Tulamben has become Bali’s most famous diving area. Tulamben Bay, like the rest of Bali, is situated in the richest marine bio-geographic zone in the world. Being on the northeast coast, the bay receives plankton rich waters from the major ocean currents that move from the Pacific to the Indian Ocean. This, coupled with the fact that the three main dive sites provide totally different physical environments, means that Tulamben contains a stunningly diverse underwater ecosystem.

The black sand of Tulamben does not provide the reflective properties of white limestone sand and, combined with the amount of plankton in the water, accounts for the relatively low visibility. It does however provide a dramatic contrast, which brings out the colors of the corals, gorgonians, fish and other marine-life.

The USAT Liberty is Bali’s most famous dive site. Built circa WWI, this cargo ship was equipped with guns for WWII and was torpedoed by the Japanese off Lombok on the 11th of January, 1942. One US and one Dutch destroyer hitched up to the ship and tried to tow it to the port of Singaraja. The damage was immense, she was taking too much water and her crew ran the vessel up onto the beach of Tulamben, 70 km away from the nearest safe harbor. Over the years anything reusable was removed by locals. In 1963 the Liberty was pushed to her present location by the tremors of the erupting volcano Gunung Agung. During this process the hull broke into two pieces. Now she is laying only 30 meters from the Tulamben beach on a sandy slope 90 degrees on her side parallel to the shore.

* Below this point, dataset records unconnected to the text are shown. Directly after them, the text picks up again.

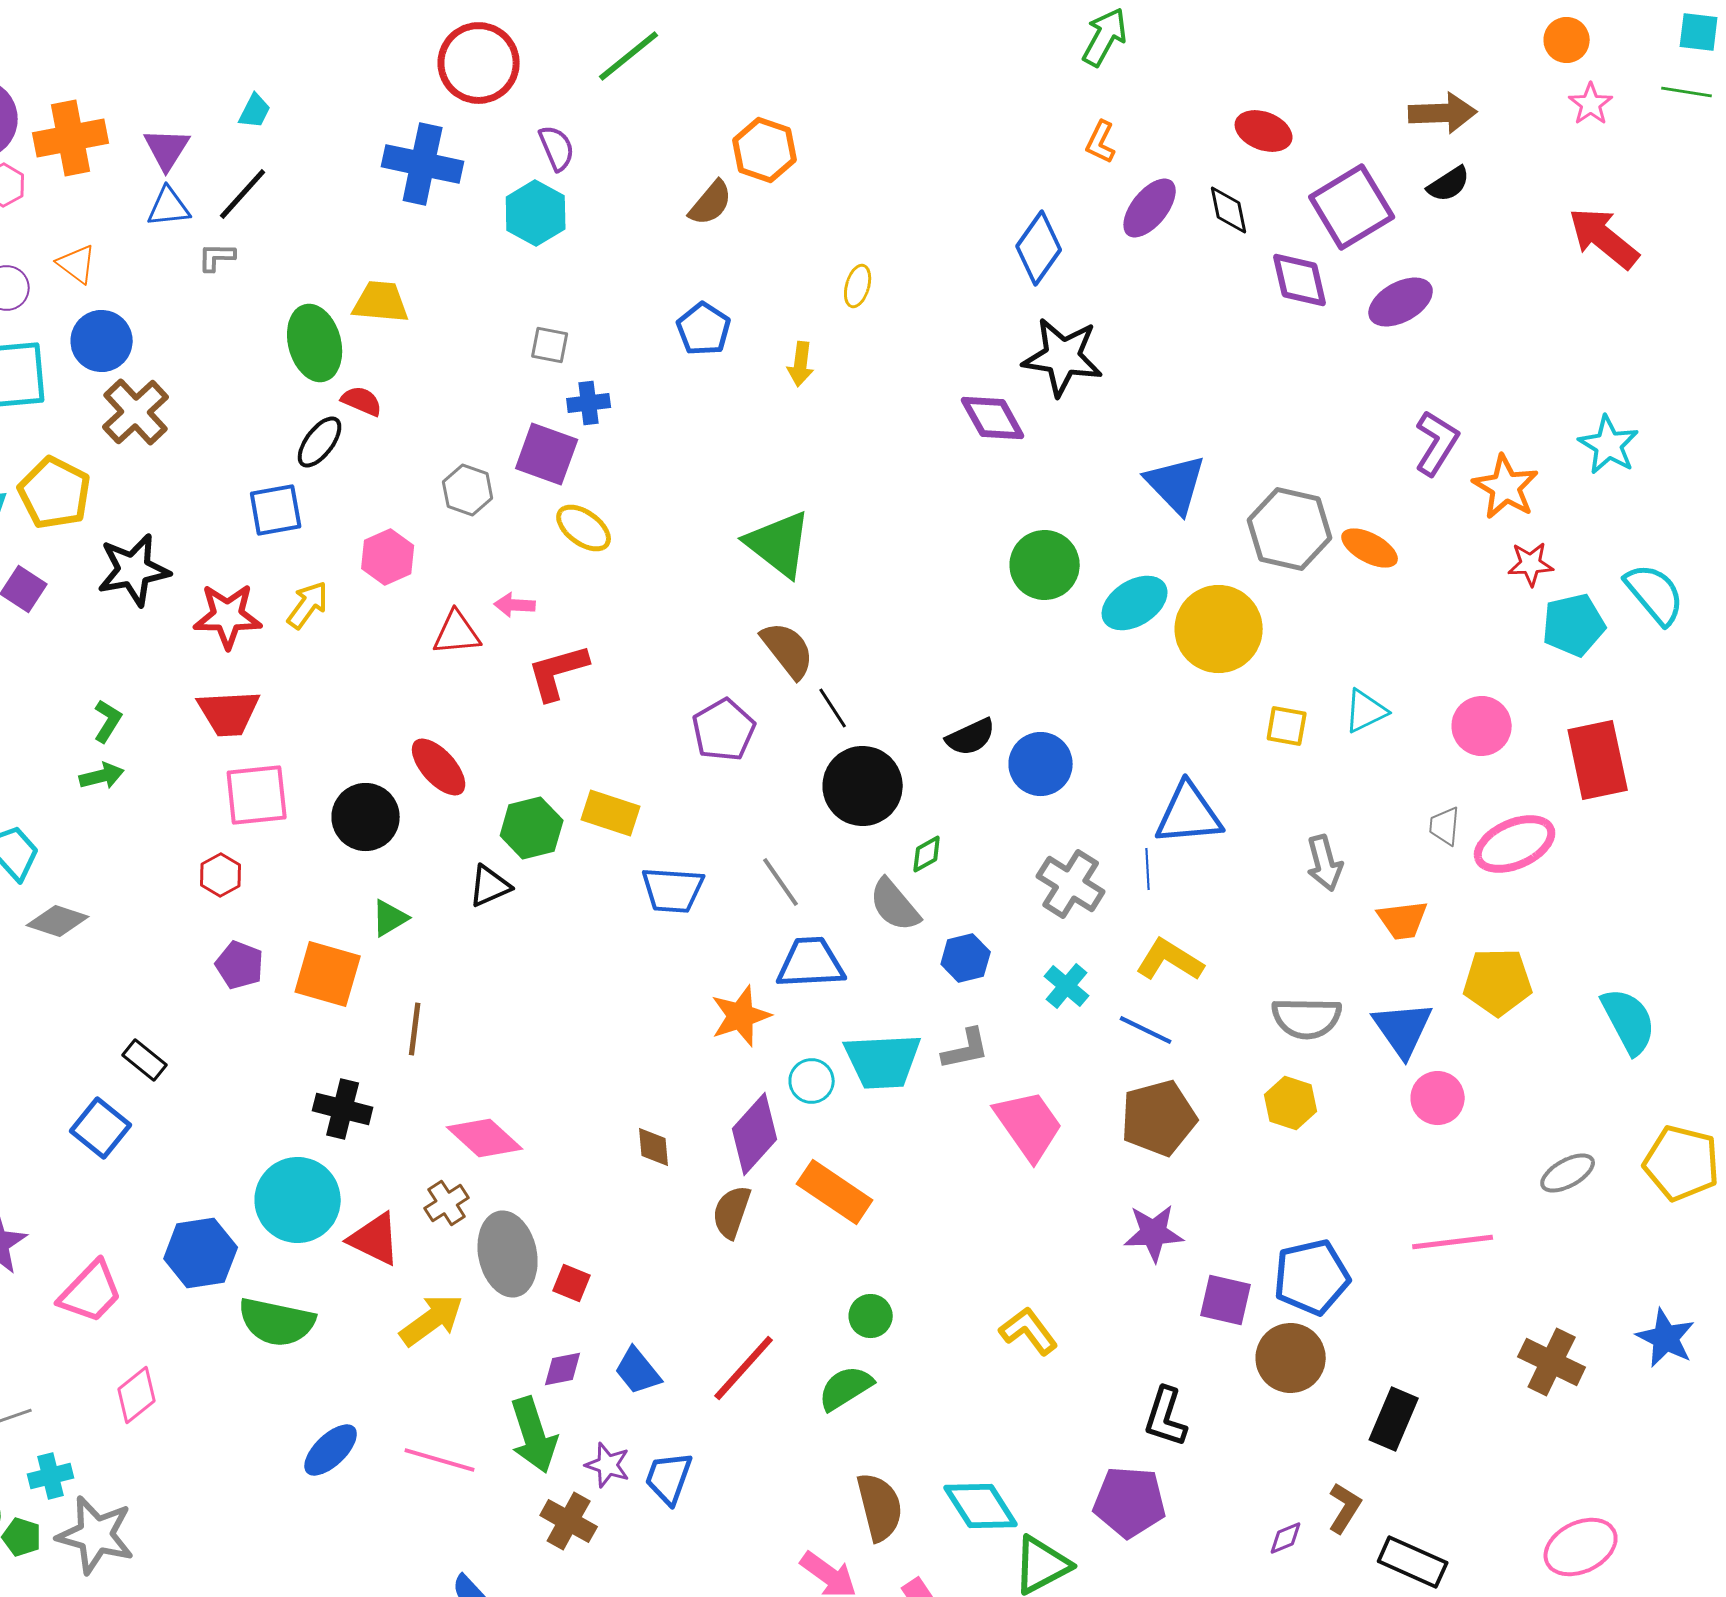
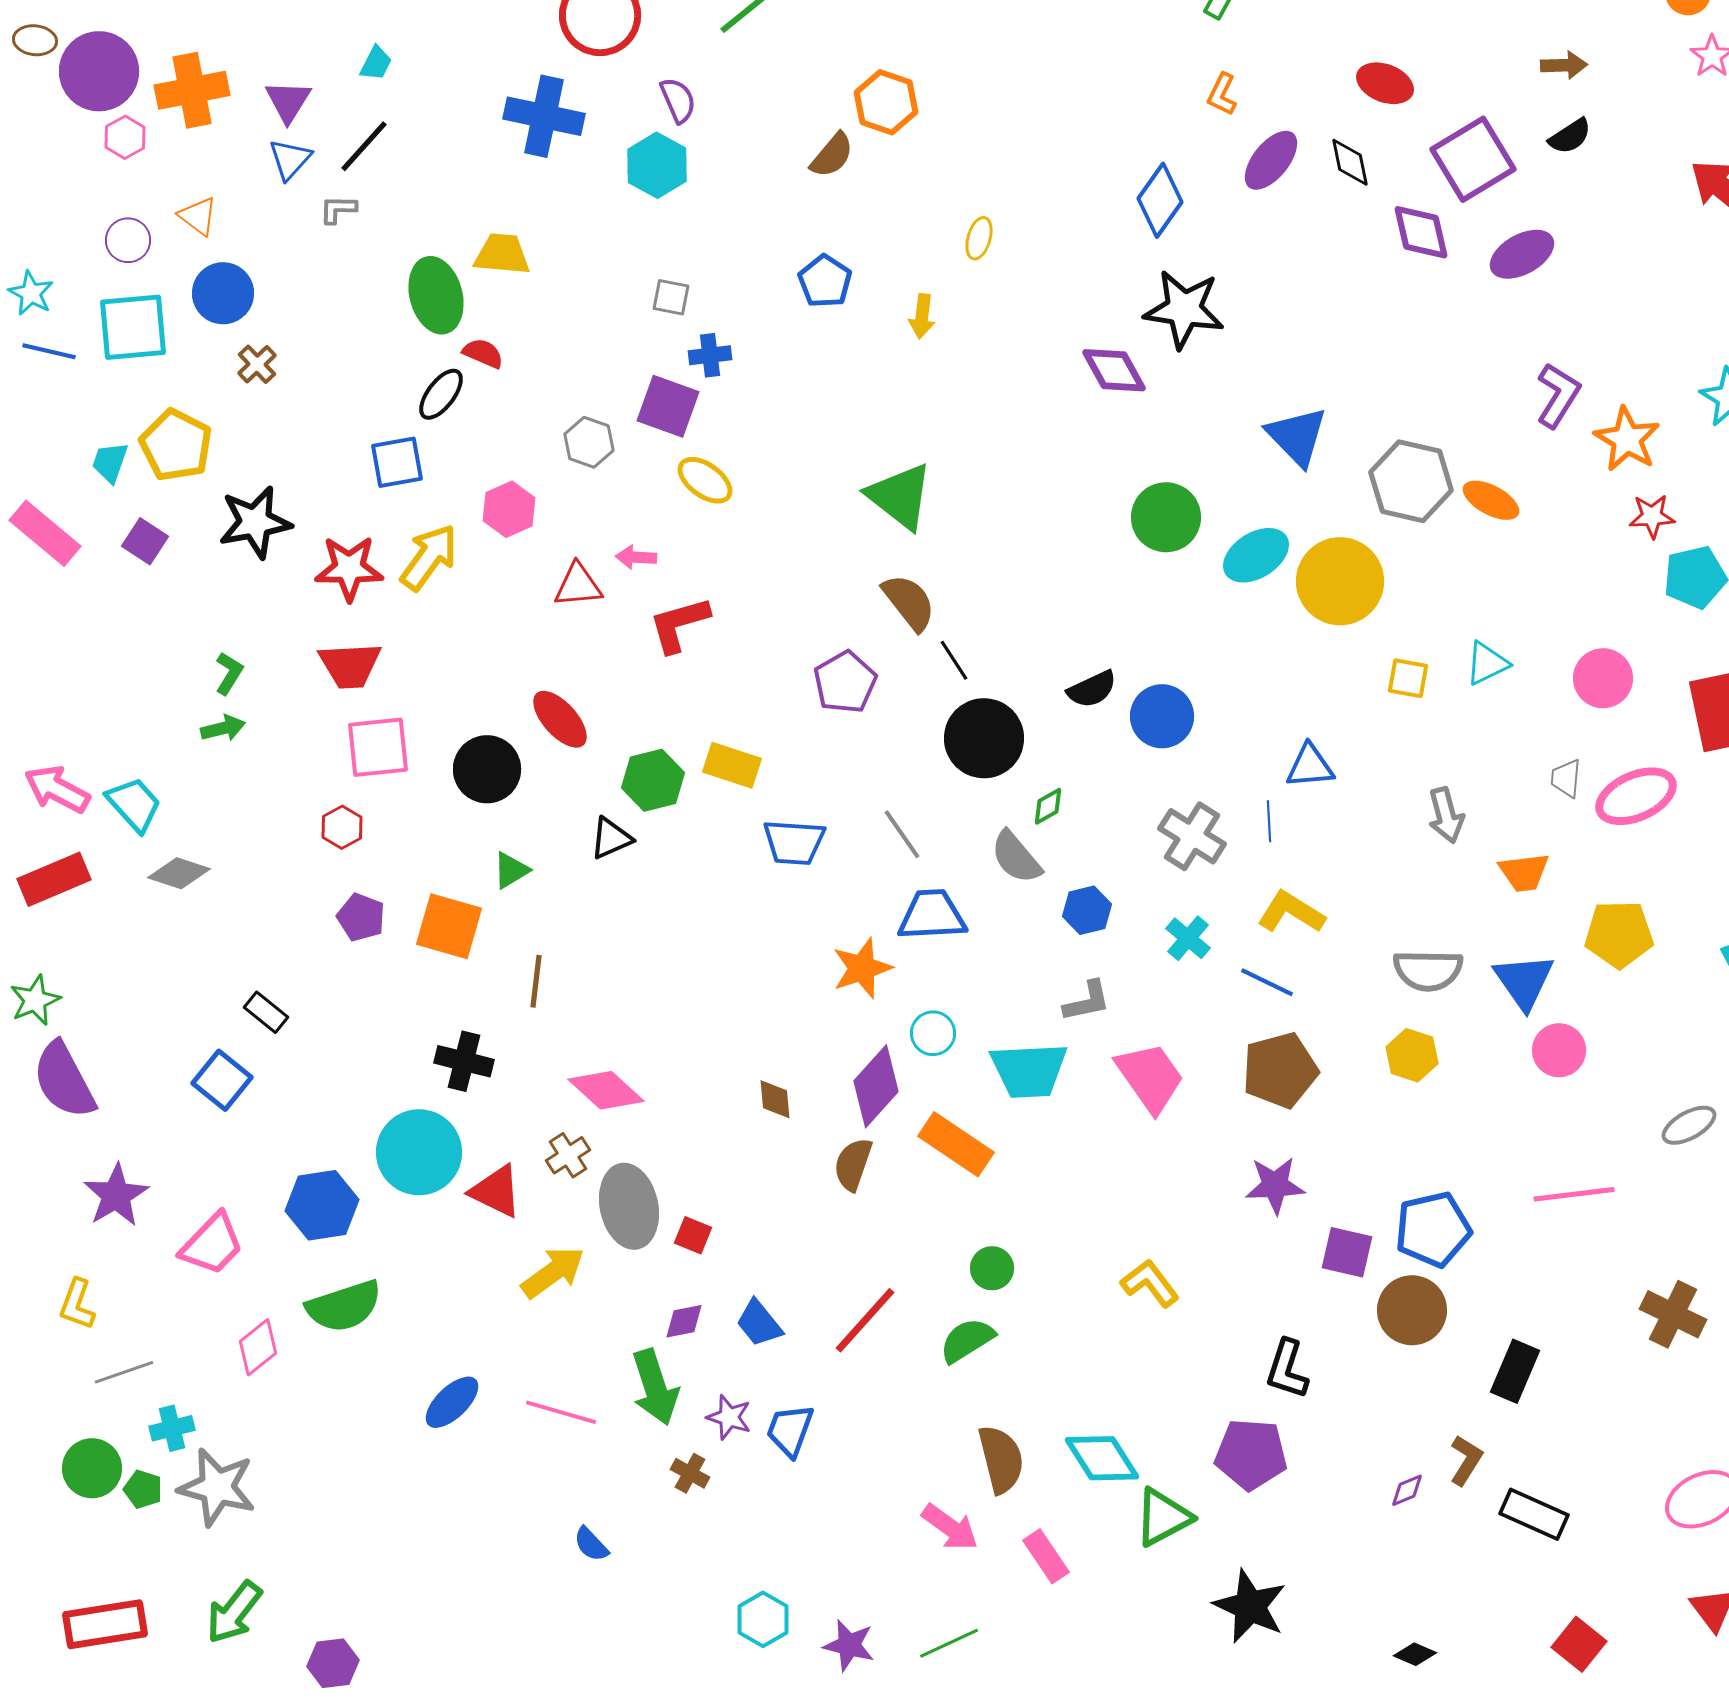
brown arrow: (1443, 113) -> (1564, 65), size x0.7
blue triangle: (169, 207) -> (290, 159), turned -42
brown cross: (136, 412) -> (257, 364), size x0.6
yellow arrow: (308, 605) -> (429, 557), size x1.4
blue triangle: (1189, 814) -> (1310, 766), size x0.7
cyan trapezoid: (883, 1061) -> (1029, 1070), moved
green semicircle: (277, 1322) -> (344, 1306), moved, turned -30
brown cross: (569, 1521) -> (690, 1473), size x0.7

The Liberty wreck dive is suitable for all levels of qualification and experience. It is the only Bali dive site that can actually become crowded as day trippers from the south brave the three hour drive for their two dives. She lies in depths from 4 to 30 meters; the shallowest part of the wreck, where it touches the sand slope, is at 4 to 10 meters. Depth along the middle of the wreck is 16 to 20 meters. The lower edge of the wreck, ie: furthest down the slope, is 20 to 28 meters (at high tide). The wreck is 120 meters long, it’s pretty broken up so no penetration is possible but you can still see the guns, toilets, boilers, anchor chain, etc. It is a lovely dive site and possibly the worlds easiest wreck dive.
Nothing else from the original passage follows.